I am currently in the academic stage of qualifying through the CILEx route. Are UK CILEx qualified lawyers valued there and what should I expect to earn in say an entry level/mid experience level role? 

Thanks in advance


----------



## Khaleejeeyah (Dec 4, 2015)

Anyone who can help?


----------



## M123 (Aug 14, 2009)

Many of the big corporate firms like CC etc have Islamic finance. Job market in law is very competitive (as it is in the UK). 

I'm not a legal professional but have spoken to a few. One issue with things like Islamic finance, is that the experience you get here may not help career advancement should you return to the UK. 

Also a question about the job market 3 years in advance will be impossible to answer.

In terms of salary, there's a certain uniformity across the big firms. For example a lawyer in Islamic finance with about 5 years UK experience can get 40-50 thousand AED per month. Legal secretaries are probably around the 20-25k mark per month and surprisingly well paid.

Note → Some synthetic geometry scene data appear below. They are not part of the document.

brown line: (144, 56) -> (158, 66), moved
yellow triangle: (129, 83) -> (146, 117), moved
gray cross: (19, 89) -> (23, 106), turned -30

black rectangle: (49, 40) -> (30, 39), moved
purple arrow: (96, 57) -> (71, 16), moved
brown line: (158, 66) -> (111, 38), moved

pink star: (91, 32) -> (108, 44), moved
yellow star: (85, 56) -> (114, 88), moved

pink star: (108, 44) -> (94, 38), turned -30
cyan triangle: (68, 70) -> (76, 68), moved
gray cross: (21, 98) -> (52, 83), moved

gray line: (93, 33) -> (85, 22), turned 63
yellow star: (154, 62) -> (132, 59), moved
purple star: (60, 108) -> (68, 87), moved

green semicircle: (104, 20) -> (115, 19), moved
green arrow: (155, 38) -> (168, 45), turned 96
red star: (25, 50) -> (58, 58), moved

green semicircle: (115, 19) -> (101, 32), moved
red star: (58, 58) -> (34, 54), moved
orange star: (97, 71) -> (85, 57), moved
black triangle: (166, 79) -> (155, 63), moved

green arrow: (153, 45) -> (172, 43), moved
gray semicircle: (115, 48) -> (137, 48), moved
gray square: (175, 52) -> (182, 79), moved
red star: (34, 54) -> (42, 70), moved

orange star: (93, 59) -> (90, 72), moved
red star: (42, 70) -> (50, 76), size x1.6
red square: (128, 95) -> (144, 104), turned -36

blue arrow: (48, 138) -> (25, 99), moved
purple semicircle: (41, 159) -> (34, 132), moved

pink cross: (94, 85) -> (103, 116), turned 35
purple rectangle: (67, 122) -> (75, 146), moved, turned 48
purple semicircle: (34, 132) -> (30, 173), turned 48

This is variable by firm, but this was info over a coffee one time with a Magic circle firm employee in UAE.


----------



## Racing_Goats (Sep 5, 2015)

I don't know much about legal specialisation in Islamic finance (or any other legal area really) but what i hear from the lawyers i know personally or through work is that there is high demand for legal professionals who deal with contracts, commercial law and dispute resolution.


----------



## The Rascal (Aug 6, 2014)

In 3 years everything here can (and probably will) change. What is correct now will probably be illegal in 2018/9.


----------



## TT365 (Oct 14, 2014)

What Rascal said 

I would start looking at firms and as you gain experience see if you know anyone who has worked out here and then ask them for advice, 3 years is a long time out here.


----------



## Khaleejeeyah (Dec 4, 2015)

M123 said:


> Many of the big corporate firms like CC etc have Islamic finance. Job market in law is very competitive (as it is in the UK).
> 
> I'm not a legal professional but have spoken to a few. One issue with things like Islamic finance, is that the experience you get here may not help career advancement should you return to the UK.
> 
> ...


Thanks so much for your useful insight! The Islamic legal sector in the UK is very much in its infancy, and is still very much an emerging market. Due to this, there arnt many opportunities yet in the UK in the sector. The plan is actually to migrate to the UAE for the long term, until at least retirement age. But if we do choose to return, the Islamic legal sector should be more established in the UK.


----------



## Khaleejeeyah (Dec 4, 2015)

Racing_Goats said:


> I don't know much about legal specialisation in Islamic finance (or any other legal area really) but what i hear from the lawyers i know personally or through work is that there is high demand for legal professionals who deal with contracts, commercial law and dispute resolution.


Yes your right. Its useful to know that, this early on in my career, so that I can specialise in an area of law in which I can get work in Dubai. No point in specialising in say, UK immigration law... probably not much scope out there in Dubai in that field. But then again, I could be wrong


----------



## Khaleejeeyah (Dec 4, 2015)

TT365 said:


> What Rascal said
> 
> I would start looking at firms and as you gain experience see if you know anyone who has worked out here and then ask them for advice, 3 years is a long time out here.


Great advice... Thanks so much ☺


----------